Hiring is tough. Finding a new position in games is tough. Both sides are often under huge pressure, and yet we’re seeing the same frustrations repeating across the industry. Too many studios are still expecting candidates to simply wait around until someone “better” appears. It’s inhuman, and it’s damaging to everyone involved. Pipelines are slowing down, projects are missing deadlines, and good people are walking away because hiring processes have become far more complicated than they need to be.
Below are a few of the most common assumptions we see, and why they’re holding studios back.
- There are always better candidates out there
This idea simply isn’t true. Many studios hold onto an image of a hidden unicorn candidate, someone who’s a flawless technical match, available right now, willing to take a salary cut and relocate at short notice. The problem is that person doesn’t exist.
The best ability in recruitment is availability. The perfect match rarely aligns in timing, skills, salary, and personality all at once. Games is one of the most specific industries in the world, where roles are deeply niche and expectations sky-high. Waiting endlessly for the “perfect” person only slows progress. Hiring isn’t about finding someone flawless, it’s about finding someone capable, aligned, and ready to grow with the team.
- Holding candidates in process pens
We’ve seen it happen countless times: studios holding good candidates in limbo while they “wait for more to come through.” Comparison can be important, but keeping someone waiting for weeks on the chance that another candidate might appear is one of the fastest ways to kill excitement and trust.
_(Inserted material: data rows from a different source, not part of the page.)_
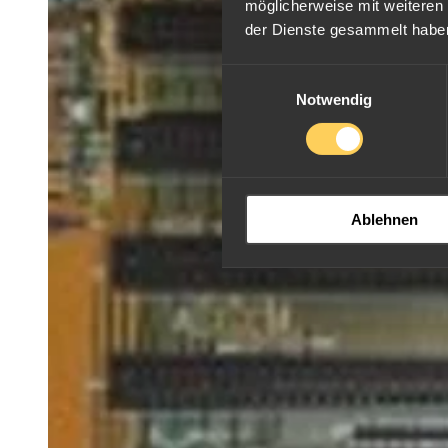
möglicherweise mit weiteren
der Dienste gesammelt habe
Einwilligungsauswahl
Notwendig
Ablehnen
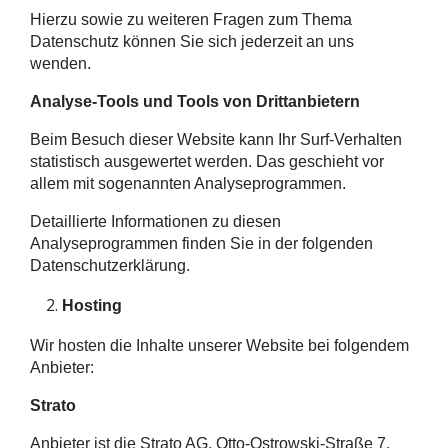
Hierzu sowie zu weiteren Fragen zum Thema
Datenschutz können Sie sich jederzeit an uns
wenden.
Analyse-Tools und Tools von Dritt­anbietern
Beim Besuch dieser Website kann Ihr Surf-Verhalten
statistisch ausgewertet werden. Das geschieht vor
allem mit sogenannten Analyseprogrammen.
Detaillierte Informationen zu diesen
Analyseprogrammen finden Sie in der folgenden
Datenschutzerklärung.
Hosting
Wir hosten die Inhalte unserer Website bei folgendem
Anbieter:
Strato
Anbieter ist die Strato AG, Otto-Ostrowski-Straße 7,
What kind of message does that send? It says, “We like you, but only if we don’t find someone better.” That’s not the image of a studio people want to work for.
In some cases, we’ve even seen two strong candidates reach final interview stages at different times. One is ready, but instead of moving forward, the studio waits for the second to catch up so they can compare side by side. By the time that happens, the first candidate has already accepted another role, and the second one has nobody left to benchmark against. Both are gone.
Momentum matters. If someone feels right, move. The longer you wait, the faster you lose the people who are genuinely interested.
- The “not quite right” limbo
This is one of the toughest areas for hiring managers, when a candidate isn’t a 100% match, but they’re clearly the closest fit you’ve seen. The question to ask is whether your expectations might be slightly off.
Are you chasing perfection, or are you building the right environment for someone capable to thrive? Because in a creative industry like games, a 100% fit is about as likely as finding two waves that move in the same shape.
Strong hires often come from people who tick 80% of the boxes and have the drive to learn the rest. Over-filtering for precision not only shrinks your pool but also removes the opportunity to discover someone who might grow into the role far better than expected.
A final thought
Hiring is as human as it gets. It’s people trying to understand other people, through processes, pressure, and imperfect information. Sometimes the best move isn’t to tighten the rules, but to loosen them a little, to act faster, communicate clearly, and make decisions with empathy instead of hesitation.
Studios that move with confidence and trust in their own judgment rarely lose out. Those that wait too long often watch great talent walk away.